Westwood Forward, the coalition of students working on the new council, is putting together an application for a council subdivision to the Department of Neighborhood Empowerment, the city’s legislative body for neighborhood councils. Skiles said he expects the first official elections for the North Westwood Neighborhood Council to take place in June if the department approves the application. Only those who live within the boundaries proposed in the new council’s application will be able to run for seats.
Chloe Pan, undergraduate student government external vice president, said during the new council’s announcement she and other student leaders think the Westwood Neighborhood Council marginalizes student and renter voices, and imposes arbitrary conditions on new businesses that want to operate in Westwood.
Gabriella Mesa, the local relations director at the EVP office, said during the new council’s announcement the Westwood Neighborhood Council tried preventing student stakeholders from voting for multiple representatives on the council.
In a May 2011 meeting, the Westwood Neighborhood Council considered a recommendation from the Bylaw Committee to restrict students and other stakeholders to only vote for council seats that correspond to the seat titles they would be eligible for. The committee was concerned students would mobilize and overshadow homeowners with their large numbers, according to official minutes from the meeting.
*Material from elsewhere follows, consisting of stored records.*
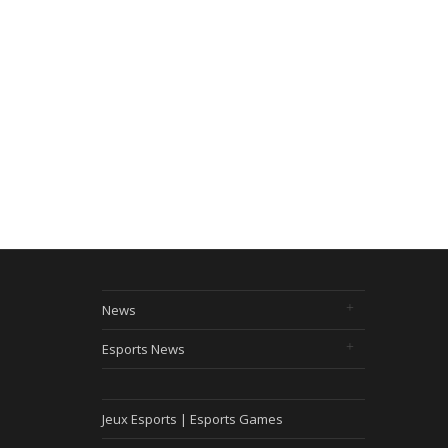
News
Esports News
Jeux Esports | Esports Games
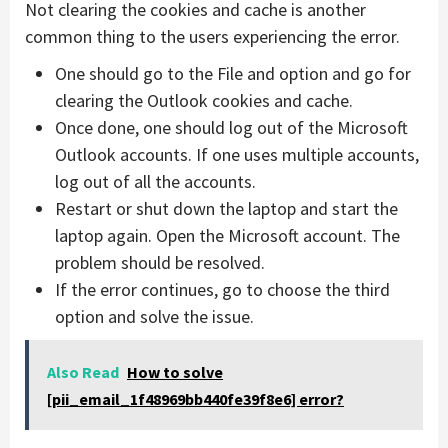
Not clearing the cookies and cache is another
common thing to the users experiencing the error.
One should go to the File and option and go for
clearing the Outlook cookies and cache.
Once done, one should log out of the Microsoft
Outlook accounts. If one uses multiple accounts,
log out of all the accounts.
Restart or shut down the laptop and start the
laptop again. Open the Microsoft account. The
problem should be resolved.
If the error continues, go to choose the third
option and solve the issue.
Also Read
How to solve
[pii_email_1f48969bb440fe39f8e6] error?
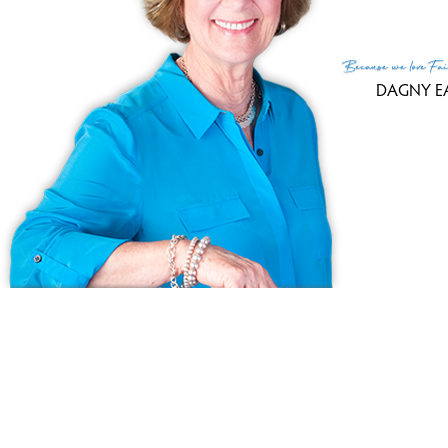
Because
we love
Fai
DAGNY E
© Copyright 1999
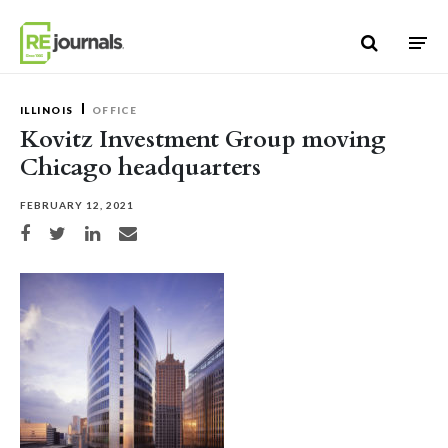
Skip to content
ILLINOIS
OFFICE
Kovitz Investment Group moving
Chicago headquarters
FEBRUARY 12, 2021
Share on Facebook
Share on Twitter
Share on LinkedIn
Share via email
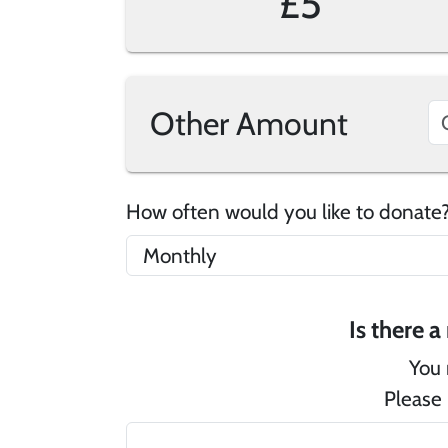
£5
Other Amount
How often would you like to donat
You 
Please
Westwood Forward decided to advocate for a new council to create a system that is more proportionally representative of the district and will support student needs, Skiles said. He added he thinks the new council would be more willing to support affordable housing projects and businesses than the Westwood Neighborhood Council.
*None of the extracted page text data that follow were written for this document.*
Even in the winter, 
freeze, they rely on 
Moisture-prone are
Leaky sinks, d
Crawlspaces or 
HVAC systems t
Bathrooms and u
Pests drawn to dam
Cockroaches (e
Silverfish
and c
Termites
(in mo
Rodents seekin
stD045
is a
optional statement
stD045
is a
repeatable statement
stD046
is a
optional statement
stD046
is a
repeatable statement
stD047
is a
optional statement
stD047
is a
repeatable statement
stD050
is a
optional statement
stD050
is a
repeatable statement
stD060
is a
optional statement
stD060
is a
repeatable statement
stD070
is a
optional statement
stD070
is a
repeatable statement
Student leaders have criticized the council for being too picky about the business proposals it approves and said they think it depends too much on the Westwood Village Specific Plan, the Village’s master planning document, which imposes limitations on bars, night clubs, fast food restaurants and other businesses.
Westwood Forward must collect between 200 and 500 signatures from stakeholders who live within the proposed council’s boundaries for the city to consider their application, according to the neighborhood council system plan. If the Department of Neighborhood Empowerment approves the application, residents will be able to vote for a new council during an election sometime in the spring.
Changes to the Westwood Neighborhood Council
Over the past several months, students have been getting more involved in Westwood politics. Although the current council created an ad-hoc Student Advisory Committee in July to support student needs, such as affordable housing and more entertainment venues and transportation options, student leaders said they still do not think the council is listening to their concerns.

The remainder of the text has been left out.